You are correct that cryptography is not a cure-all to all problems, however, your post goes irrevocably wrong immediately after that. HSM and TPM chips are quite secure and well established. The example problems you suggest are in no way relevant to the conversation at hand since they deal with an entirely different use case of security. As dmbasso was kind enough to point out, I am referring to the use of asymmetric cryptography to allow secure validation of a private key being held remotely. Such cryptography is used all the time (any time you use an HTTPS page) to prove the exact same thing.
The device merely has to hold the a public key for which the legitimate owner (or the vendor) has the private key.

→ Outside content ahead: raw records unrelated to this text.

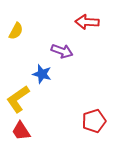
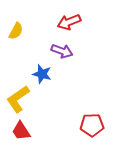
red arrow: moved 18 px left; rotated 25 degrees counterclockwise
red pentagon: moved 2 px left, 4 px down; rotated 15 degrees clockwise
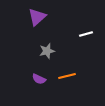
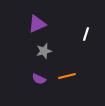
purple triangle: moved 7 px down; rotated 18 degrees clockwise
white line: rotated 56 degrees counterclockwise
gray star: moved 3 px left
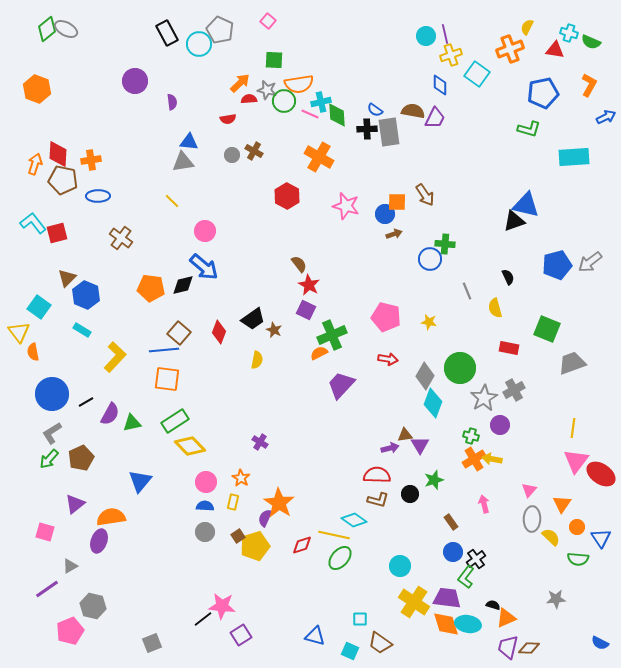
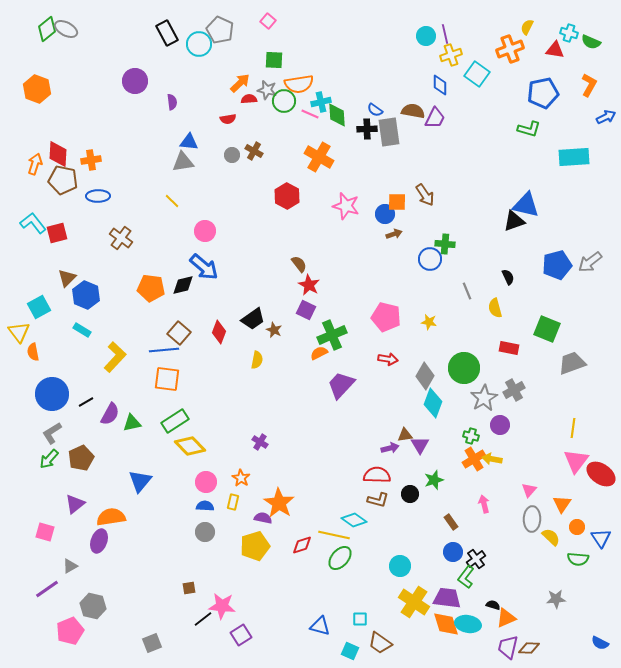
cyan square at (39, 307): rotated 25 degrees clockwise
green circle at (460, 368): moved 4 px right
purple semicircle at (265, 518): moved 2 px left; rotated 78 degrees clockwise
brown square at (238, 536): moved 49 px left, 52 px down; rotated 24 degrees clockwise
blue triangle at (315, 636): moved 5 px right, 10 px up
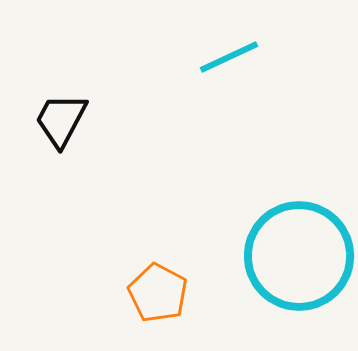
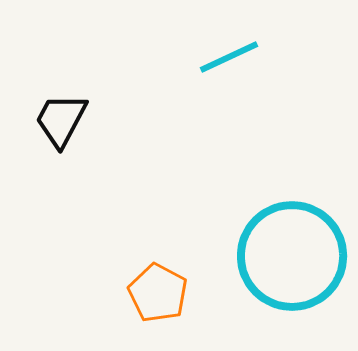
cyan circle: moved 7 px left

If the device is stolen and locked, it is trivial for an HSM to prevent unlock without the private key. It may be possible to circumvent the kill switch by yanking the HSM, but such an operation would likely exceed the black market cost of the majority of phones as it involves painstaking processes such as removing the silicon one layer at a time with a very carefully applied acid bath, and even then, the write once public key address space would be just as secure as any write once kill switch flag that could be implemented.
To prevent re-activation of the kill switch itself (rather than the recovery mechanism) the switch could be tied in hardware to a similar challenge response against a private key held in the device's HSM. To "kill" the device, this private key would be wiped, preventing the device from starting. To re-initialize it, the private device key would be restored by looking for a key signed by the owner's private key.
This is a simple to implement and highly secure system that would be cost prohibitive to work around and also could use available, near off the shelf components to implement.
Do you have any idea how profoundly ungainly this is? First of all, you're talking about a set of keys that is over a thousand times that of all the SSL key pairs in existence.
Then...who issues the keys, and how do you secure them? (Exhibit 1: problems with forged certs from insecure CAs)
How do you revoke that authority if necessary? (Exhibit 2: problems discovered by the military as they contemplated DNS servers running DNSSEC in combat zones where they could be overrun and captured).
How do you know which kill switch cert goes with which device? (Exhibit 3: AMI meter deployment problems where the meters were mis-deployed, causing incorrect billing attribution)
Finally: How much will this cost...to stand up an unprecedentedly large PKI infrastructure, the governance around who would own/manage it, to license the tech (patents abound with TPM) and to incorporate it.
Look into the NISTIR 7628 guidance from NIST and you will get a brief glimpse into the horrors of incorporating PKI into a group of devices that numbers tens of millions. It's not simple. For further info, look up the comments by Annabelle Lee on the topic.